La brecha diseño–implementación se perpetúa por una trampa de medición: el Estado suele medir actividad en lugar de resultado. Es más fácil reportar “capacitaciones realizadas”, “operativos ejecutados”, “expedientes integrados”, “beneficiarios registrados” que medir si la política cambió el problema: aprendizaje real, reducción de violencia, mejora de salud, aumento de empleo formal, disminución de impunidad, confianza institucional. Así, la política puede “mejorar” en informes mientras empeora en experiencia ciudadana.

Para salir del autoengaño, los indicadores deben cambiar de naturaleza. Tres criterios ayudan:

  • Indicadores de resultado final (outcomes): ¿qué cambió en el bienestar o daño social? (ej. reducción de reincidencia, mejora en aprendizaje medido externamente, tiempo real de resolución de casos, cobertura efectiva de salud, tasa de formalización sostenida).

  • Indicadores de equidad de implementación: ¿a quién le llega y con qué calidad? (brechas territoriales, por ingreso, género, rural/urbano; tasas de abandono del trámite; variación entre oficinas).

  • Indicadores de experiencia y fricción: ¿cuánto cuesta acceder? (tiempo total, número de visitas, requisitos adicionales, rechazo por “observaciones”, tiempo de espera, reinicios del trámite).
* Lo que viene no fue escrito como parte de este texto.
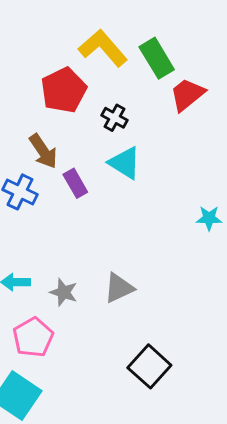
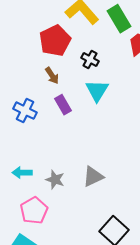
brown arrow: (43, 151) -> (52, 76), moved, size x0.7
cyan triangle: (125, 163) -> (97, 91), turned 30

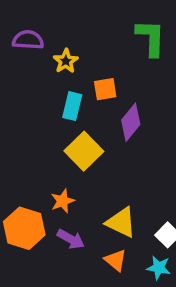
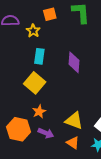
orange square: (105, 89) -> (50, 14), moved
purple diamond: (131, 122) -> (74, 62), turned -30
yellow square: (84, 151) -> (35, 83), moved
Si la fricción sube, la política deja de ser derecho y se vuelve prueba de resistencia.

Una política que existe pero no funciona no es un accidente aislado: es el síntoma de un Estado que confunde promulgación con ejecución y reporte con realidad. El ajuste no es solo “más presupuesto” o “más vigilancia”; es diseño con implementación desde el inicio: pilotajes reales, capacidades verificadas, coordinación con responsables claros, incentivos alineados y medición orientada a resultados y equidad. En otras palabras: no basta con crear políticas; hay que crear las condiciones para que se vuelvan reales donde importa: en el territorio.

Referencias

Kingdon, J. W. (1995). Agendas, alternatives, and public policies (2nd ed.). HarperCollins.

Lipsky, M. (1980). Street-level bureaucracy: Dilemmas of the individual in public services. Russell Sage Foundation.

Pressman, J. L., & Wildavsky, A. (1973). Implementation: How great expectations in Washington are dashed in Oakland. University of California Press.